Et, dans l’émotion qui le secouait, il lâchait des aveux, la voix bégayante, vidant son cœur.

— Je la connais, je le sais bien… Elle n’a jamais eu de l’amitié que pour un homme : oui, pour monsieur Hutin, et encore il ne s’en est pas aperçu, il ne peut même pas se vanter de l’avoir touchée du bout des doigts.

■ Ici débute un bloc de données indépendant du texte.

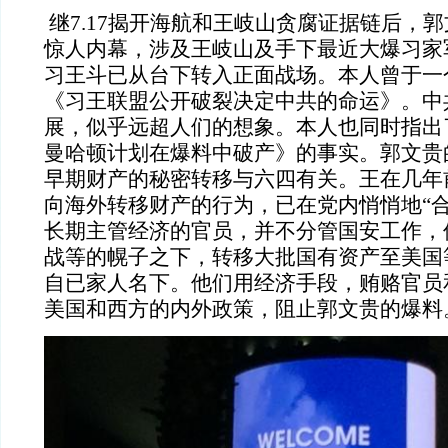
继
7.17揭开海航和王岐山贪腐证据链后，郭
惊人内幕，涉及王岐山及手下最近大爆习家
习王斗已从台下转入正面战场。本人曾于一
《习王联盟公开破裂决定中共的命运》。中
展，似乎远超人们的想象。本人也同时指出
曼哈顿计划在爆料中破产》的事实。郭文贵
早期财产的秘密转移与六四有关。王在几年
向海外转移财产的行为，已在党内悄悄地“合
长期主管经济的官员，并不分管国安工作，
战等的幌子之下，转移大批国有资产至美国
自已家人名下。他们用经济手段，贿赂官员
美国和西方的内外政策，阻止郭文贵的爆料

Le récit de cette querelle, grossi, dénaturé, égayait déjà le magasin, lorsque l’histoire de la lettre de Mouret circula. Justement, ce fut à un vendeur de la soie que Liénard confia d’abord la nouvelle. Chez les soyeux, l’inventaire fonctionnait rondement. Favier et deux commis, sur des escabeaux, vidaient les casiers, passaient au fur et à mesure les pièces d’étoffe à Hutin, qui, debout au milieu d’une table, criait les chiffres, après avoir consulté les étiquettes ; et il jetait ensuite les pièces par terre, elles encombraient peu à peu le parquet, elles montaient comme une marée d’automne. D’autres employés écrivaient, Albert Lhomme aidait ces messieurs, le teint brouillé par une nuit blanche, passée dans un bastringue de la Chapelle. Une nappe de soleil tombait des vitres du hall, qui laissaient voir le bleu ardent du ciel.

— Tirez donc les stores ! criait Bouthemont, très occupé à surveiller la besogne. Il est insupportable, ce soleil !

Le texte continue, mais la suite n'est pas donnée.